A sermon preached by Canon Robert Titley, Treasurer on the third Sunday before Lent, 17 February 2019, Evensong.
Every trade needs its tools, and so the Canons of the Church of England, our rule book, say that every church must have a Bible for the use of the minister, and that it should include the Apocrypha. Our anthem (All wisdom cometh from the Lord) set a text from the Apocrypha, and our first reading comes from there too. The Apocrypha are also known as ‘deutero-canonical’ writings, books in a second ‘canon’, or authorised collection. They often look back to some Old Testament hero, and ours is known as the Wisdom of Solomon, though it seems to be from a much later period than Solomon’s reign. It was composed in Greek, not Hebrew, and was probably written around the time of Jesus, give or take a hundred years.
The book explores the wisdom of God, and here the writer talks about how we can see that wisdom in history. It may well have been written by Jews living in Egypt, a place of rich pagan culture, and now in the Roman empire’s sphere of influence.
If you are a Jew in Egypt, yours is a life of exile, even if you were born there. By ‘exile’ I mean the experience of living in a country whose habits and assumptions are quite different from yours. Vast differences in wealth, a casualness about human life, these are the marks of the commodity culture of the empire. The emperor Augustus, for instance, treated Egypt as a personal estate, its wealth to be milked and shipped to Rome. You, though, have been reared in a faith with quite a different culture: it has a vision of a society run not for the elite alone, but as a community in league with God – the Covenant, you call it – where all are cared for. To be sure, your ancestors largely failed to live up to this ideal, but there it stands, in your scriptures, as an alternative to the present arrangements.

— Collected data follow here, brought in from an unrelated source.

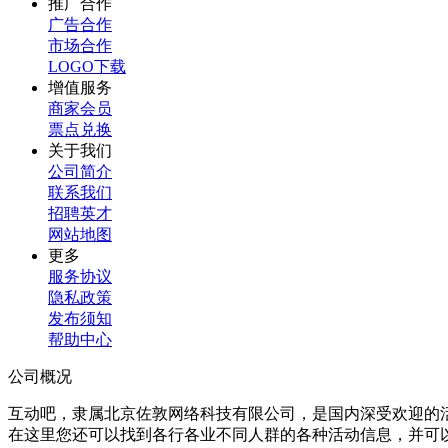
推广合作
广告合作
市场合作
LOGO下载
增值服务
商家会员
票点兑换
关于我们
公司简介
联系我们
招聘英才
网站地图
更多
服务协议
隐私政策
发布须知
帮助中心
公司概况
互动吧，隶属北京佐敦网络科技有限公司，是国内深受欢迎的
在这里您还可以找到各行各业不同人群的各种活动信息，并可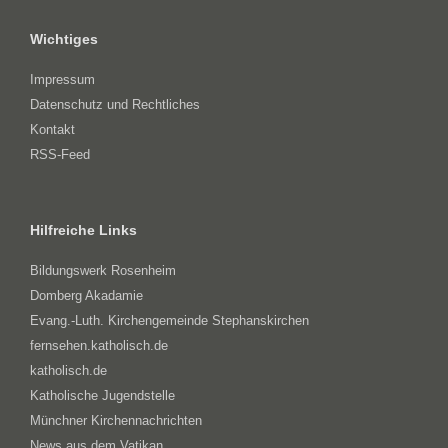
Wichtiges
Impressum
Datenschutz und Rechtliches
Kontakt
RSS-Feed
Hilfreiche Links
Bildungswerk Rosenheim
Domberg Akadamie
Evang.-Luth. Kirchengemeinde Stephanskirchen
fernsehen.katholisch.de
katholisch.de
Katholische Jugendstelle
Münchner Kirchennachrichten
News aus dem Vatikan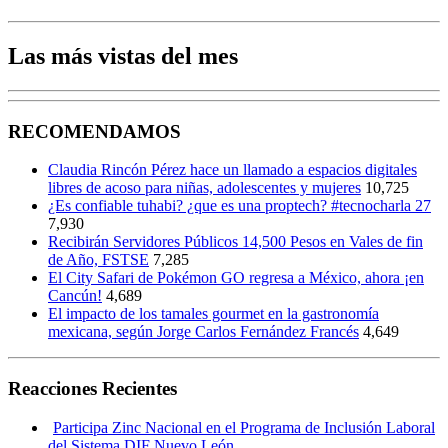
Las más vistas del mes
RECOMENDAMOS
Claudia Rincón Pérez hace un llamado a espacios digitales
libres de acoso para niñas, adolescentes y mujeres
10,725
¿Es confiable tuhabi? ¿que es una proptech? #tecnocharla 27
7,930
Recibirán Servidores Públicos 14,500 Pesos en Vales de fin
de Año, FSTSE
7,285
El City Safari de Pokémon GO regresa a México, ahora ¡en
Cancún!
4,689
El impacto de los tamales gourmet en la gastronomía
mexicana, según Jorge Carlos Fernández Francés
4,649
Reacciones Recientes
Participa Zinc Nacional en el Programa de Inclusión Laboral
del Sistema DIF Nuevo León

Tonight’s passage looks back to the promised land to which your ancestors came over a millennium before. It was a land (you read) of ‘detestable practices’, even human sacrifice. Your ancestors were, by contrast, ‘a worthy colony of servants of God’. Why bother to write this stuff when you can find the original story in your first-class scripture? It is possible that recalling this picture of the clash of the people of the true God, with pagans who degraded human beings, is a way of talking about what it feels to be like a Jew now, in Egypt.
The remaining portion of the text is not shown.